Gene Nichol is Boyd Tinsley Distinguished professor of law and Director of the Center on Poverty, Work and Opportunity at the University of North Carolina. He teaches courses in constitutional law, federal courts and civil rights.
From 2005-2008, Nichol was the 26th president of the College of William and Mary. He was Burton Craige professor and dean of the law school at the University of North Carolina from 1999-2005; law dean at the University of Colorado from 1988-1995; and James Gould Cutler professor and director of the Bill of Rights Institute at William & Mary from 1985-1988. Nichol has also taught at Oxford, Exeter, Florida and West Virginia. He founded the Byron White Center of Constitutional Law at the University of Colorado (1990) and the Center for Civil Rights at the University of North Carolina (2001).

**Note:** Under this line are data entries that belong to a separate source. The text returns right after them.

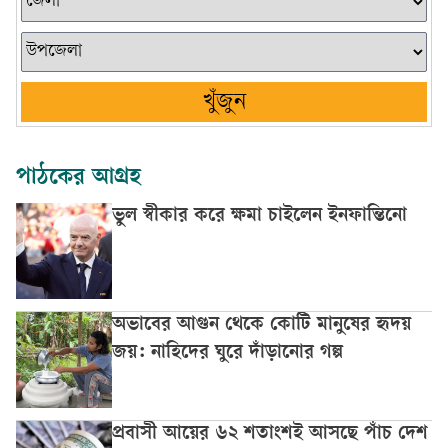
খুঁজুন
পাঠকের আগ্রহ
ভুল স্বীকার করে ক্ষমা চাইলেন ইনফান্তিনো
অভাবের আগুন থেকে কোটি মানুষের হৃদয়
জয়: নাহিদের ঘুরে দাঁড়ানোর গল্প
প্রবাসী আয়ের ৬২ শতাংশই আসছে পাঁচ দেশ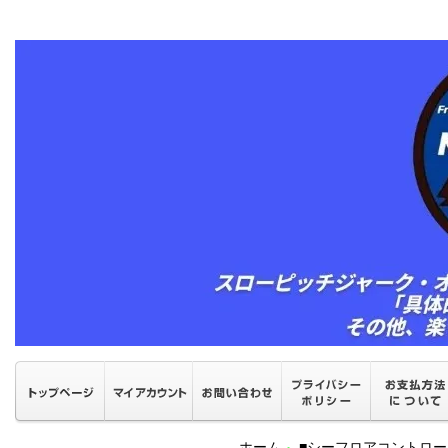
ホーム
■シーフロアコントロ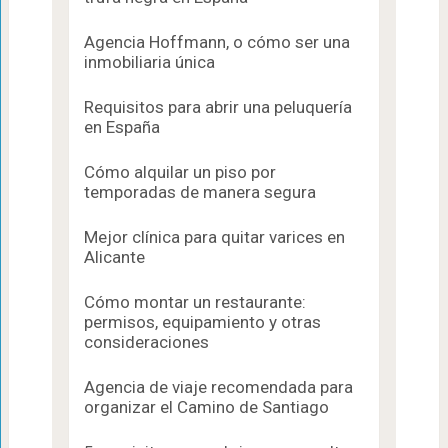
Agencia Hoffmann, o cómo ser una
inmobiliaria única
Requisitos para abrir una peluquería
en España
Cómo alquilar un piso por
temporadas de manera segura
Mejor clínica para quitar varices en
Alicante
Cómo montar un restaurante:
permisos, equipamiento y otras
consideraciones
Agencia de viaje recomendada para
organizar el Camino de Santiago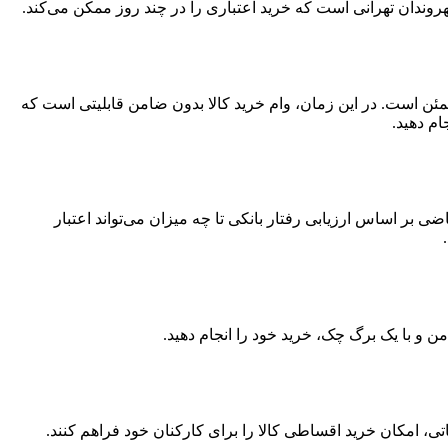
وندان تهرانی است که خرید اعتباری را در چند روز ممکن می‌کند.
مئن است. در این زمان، وام خرید کالا بدون ضامن قابلیتی است که
ام دهید.
 اساس ارزیابی رفتار بانکی تا چه میزان می‌تواند اعتبار
ن و با یک برگ چک، خرید خود را انجام دهید.
ی، امکان خرید اقساطی کالا را برای کارکنان خود فراهم کنند.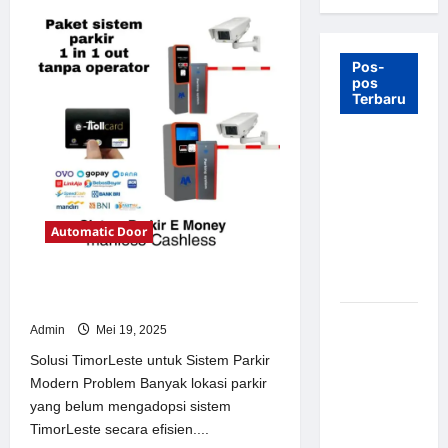
Pos-
pos
Terbaru
7 Manfaat
Swing Gate
Barrier
untuk
Automatic Door
Tempat
Wisata
Modern
Solusi TimorLeste untuk Sistem
Parkir Modern
Palang
Admin
Mei 19, 2025
Parkir
Solusi TimorLeste untuk Sistem Parkir
Otomatis –
Modern Problem Banyak lokasi parkir
Solusi
yang belum mengadopsi sistem
Canggih &
TimorLeste secara efisien....
Aman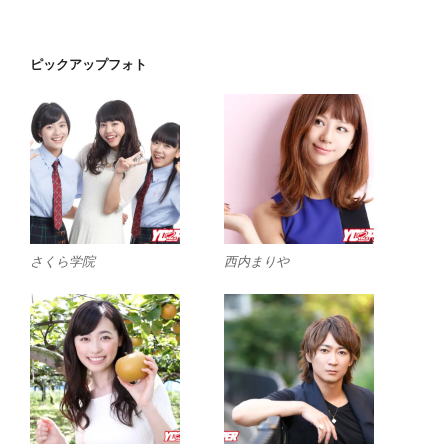
ピックアップフォト
さくら学院
西内まりや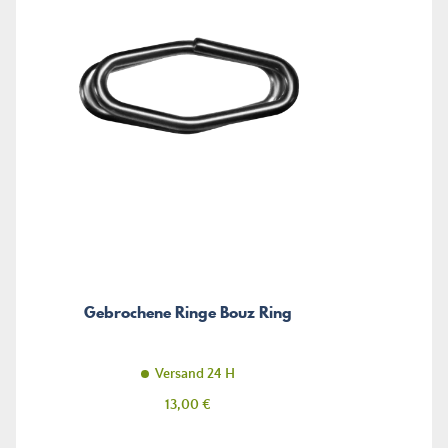
Gebrochene Ringe Bouz Ring
Versand 24 H
Preis
13,00 €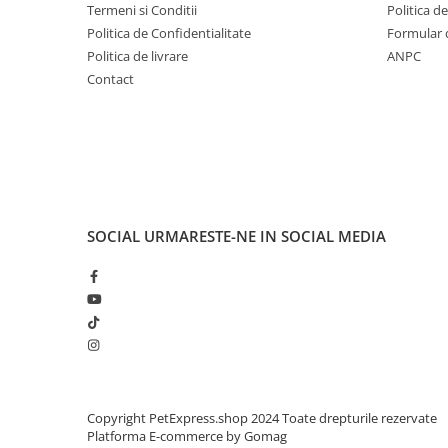
Termeni si Conditii
Politica d
Politica de Confidentialitate
Formular 
Politica de livrare
ANPC
Contact
SOCIAL
URMARESTE-NE IN SOCIAL MEDIA
Copyright PetExpress.shop 2024 Toate drepturile rezervate
Platforma E-commerce by Gomag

Nichol is co-author of FEDERAL COURTS (West, 2d edition, 2011)(with Wells, Marshall & Yackle); FEDERAL COURTS: Cases and Comments (West, 2000)(with Redish); and contributing author of WHERE WE STAND: Voices of Southern Dissent (NewSouth, 2004). He has published articles and essays in the Harvard, Yale, Chicago, Michigan, Pennsylvania, California, Duke and Virginia law reviews. From 1998-1999, he was a political columnist for the Denver-Rocky Mountain News. He's been a monthly op-ed writer for the Raleigh News & Observer for almost a decade. His editorials are occasionally distributed nationally by the American Forum. He has also written for the Washington Post, The Nation and the Chronicle of Higher Education. From 1994-1995, he was host of a public affairs television show, Culture Wars, for KBDI in Denver.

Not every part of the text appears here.